### Extracted records
· · · · · · ·

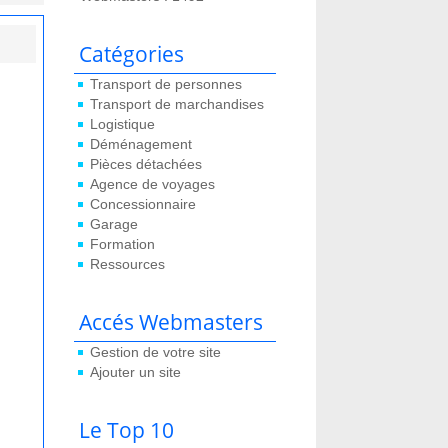
Catégories
Transport de personnes
Transport de marchandises
Logistique
Déménagement
Pièces détachées
Agence de voyages
Concessionnaire
Garage
Formation
Ressources
Accés Webmasters
Gestion de votre site
Ajouter un site
Le Top 10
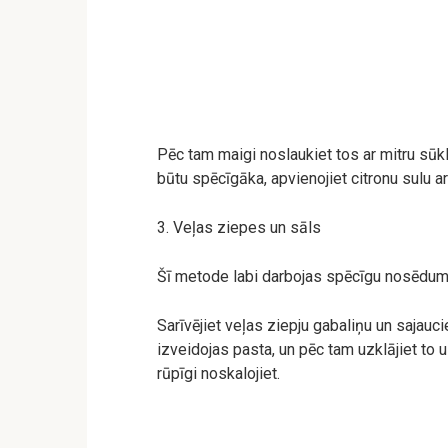
Pēc tam maigi noslaukiet tos ar mitru sūkli
būtu spēcīgāka, apvienojiet citronu sulu 
3. Veļas ziepes un sāls
Šī metode labi darbojas spēcīgu nosēdum
Sarīvējiet veļas ziepju gabaliņu un sajauci
izveidojas pasta, un pēc tam uzklājiet to 
rūpīgi noskalojiet.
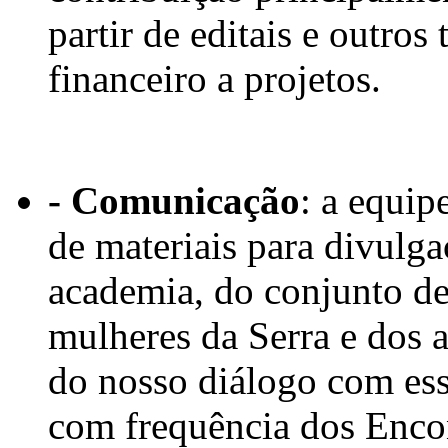
partir de editais e outro
financeiro a projetos.
- Comunicação
: a equi
de materiais para divulga
academia, do conjunto de
mulheres da Serra e dos a
do nosso diálogo com ess
com frequência dos Enco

· · · · · · ·

### Assignment
If a line in the data above holds the string "site", report that line.

### Solution for this exercise
Gestion de votre site
Ajouter un site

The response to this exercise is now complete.